Police in the Turkish capital Ankara detained nine suspected PKK terrorists on Wednesday.

The suspects were detained as part of an investigation launched by Ankara Prosecutor's Office targeting the terrorist organization's women's branch.

The suspects were brought to the Anti-Terror Directorate of Ankara Police Headquarters, reports said.

Meanwhile, security forces neutralized three PKK terrorists in southeastern Turkey's Diyarbakır province, a statement by the Interior Ministry said.

Turkish authorities often use the word "neutralized" in their statements to imply that the terrorists in question either surrendered or were killed or captured.

Gendarmerie squads carried out air-supported anti-terror operations in rural areas of Diyarbakır, the ministry said.


Operations continue to take place in the region, the statement added.

Besides the operations at home, the Turkish Armed Forces (TSK) also carry out cross-border operations in northern Iraq, a region where PKK terrorists have hideouts and bases from which to carry out attacks on Turkey. The operations intensified after July 2018 and became routine since the beginning of another extensive campaign, Operation Claw, which was launched on May 27 to entirely eliminate the presence of the terrorist organization in northern Iraq. On July 13, the TSK launched Operation Claw-2 as a follow up to the successful Claw-1.

Operation Claw-3, which is the follow-up of the previous two, was initiated on Aug. 23 in the Sinat-Haftanin region in northern Iraq.

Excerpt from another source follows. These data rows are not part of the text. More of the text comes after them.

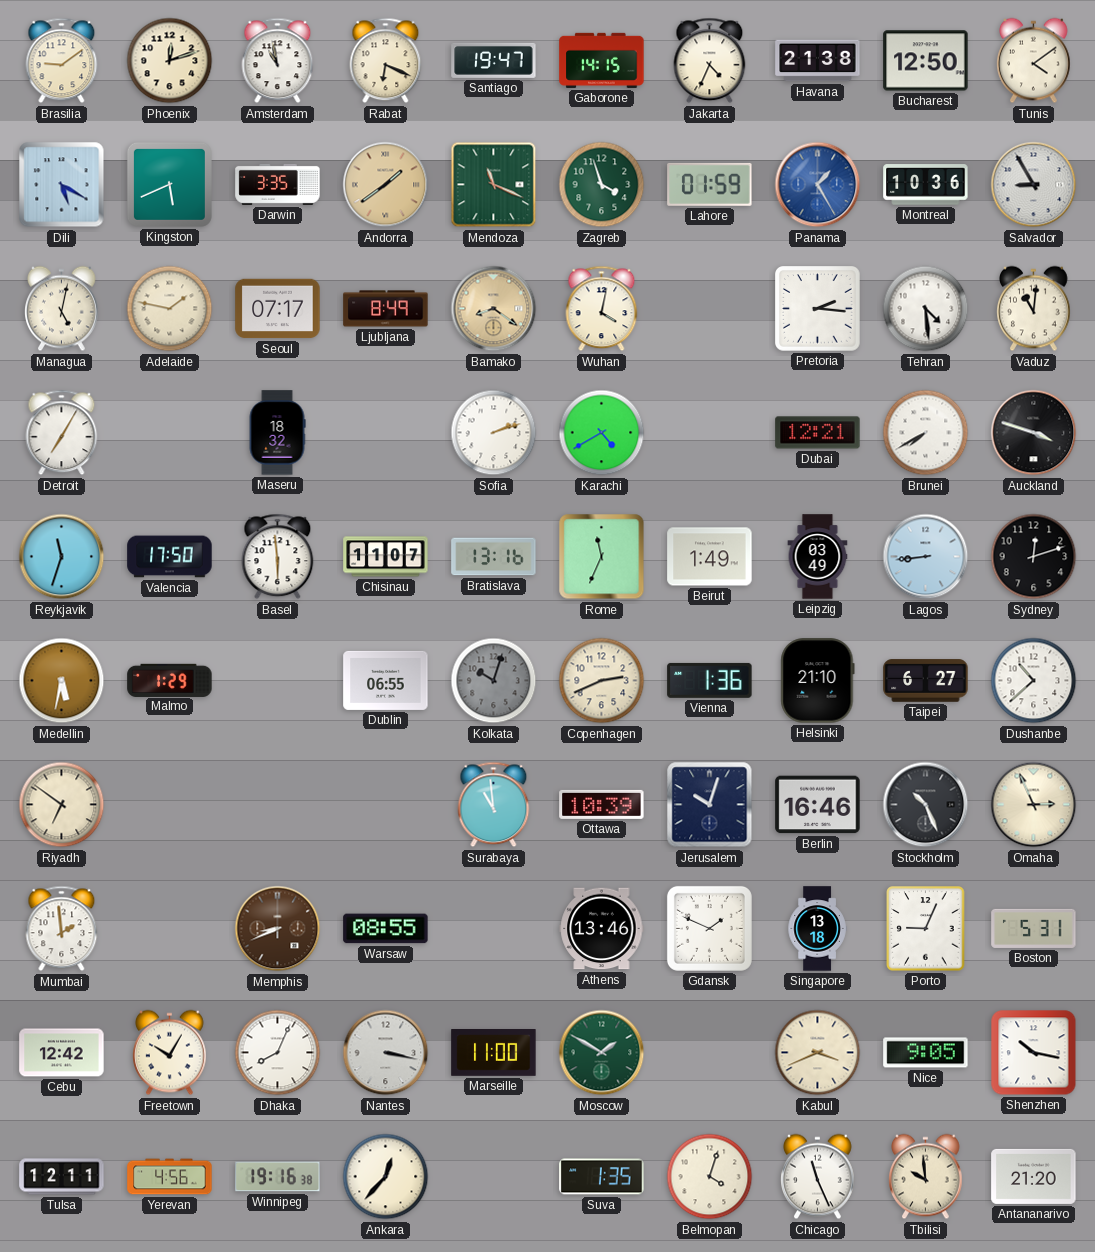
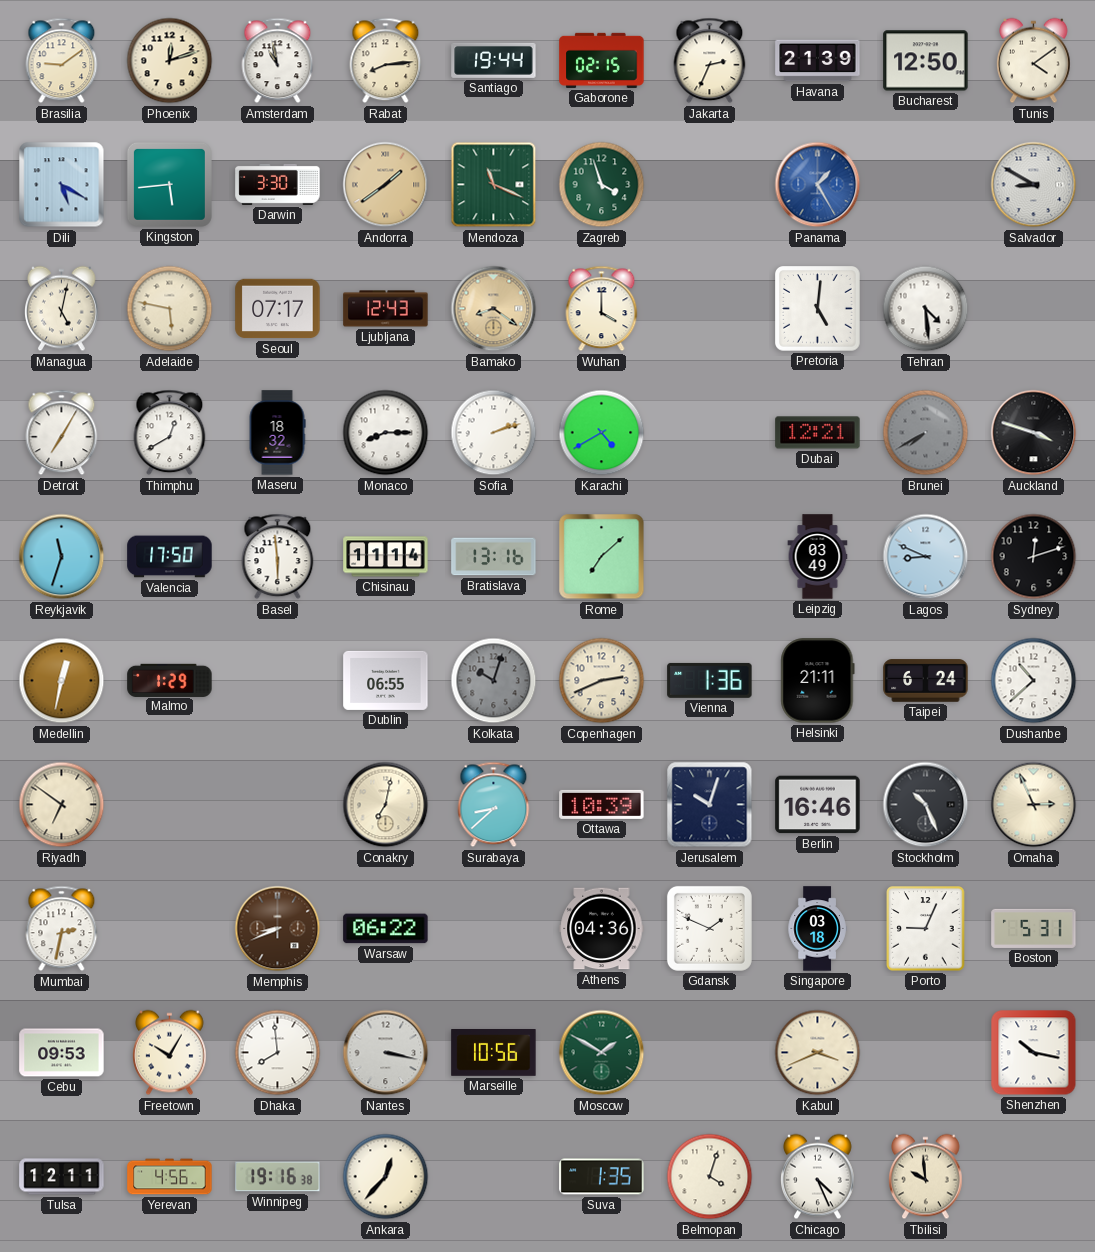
Rabat: 6:19 -> 8:14
Santiago: 19:47 -> 19:44
Gaborone: 14:15 -> 02:15
Jakarta: 4:34 -> 2:34
Havana: 21:38 -> 21:39
Kingston: 5:41 -> 5:44
Darwin: 3:35 -> 3:30
Lahore: 01:59 -> none
Montreal: 10:36 -> none
Salvador: 8:55 -> 8:50
Adelaide: 1:47 -> 5:47
Ljubljana: 8:49 -> 12:43
Wuhan: 4:02 -> 4:00
Pretoria: 2:16 -> 5:01
Vaduz: 11:01 -> none
Thimphu: none -> 12:40
Monaco: none -> 8:15
Brunei dial: white -> grey
Chisinau: 11:07 -> 11:14
Rome: 11:34 -> 7:08
Beirut: 1:49 -> none
Lagos: 8:44 -> 8:49
Medellin: 5:32 -> 12:32
Helsinki: 21:10 -> 21:11
Taipei: 6:27 -> 6:24
Conakry: none -> 7:02
Surabaya: 10:59 -> 8:38
Mumbai: 1:59 -> 2:32
Warsaw: 08:55 -> 06:22
Athens: 13:46 -> 04:36
Singapore: 13:18 -> 03:18
Cebu: 12:42 -> 09:53
Dhaka: 8:04 -> 7:59
Marseille: 11:00 -> 10:56
Nice: 9:05 -> none
Chicago: 11:26 -> 4:26
Antananarivo: 21:20 -> none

The operation was launched to facilitate border security, eliminate the presence of terrorists, and destroy terrorist caves and shelters in the region.

In its more than 30-year terror campaign against Turkey, the PKK -- listed as a terrorist organization by Turkey, the U.S. and the EU -- has been responsible for the deaths of 40,000 people, including women, children and infants.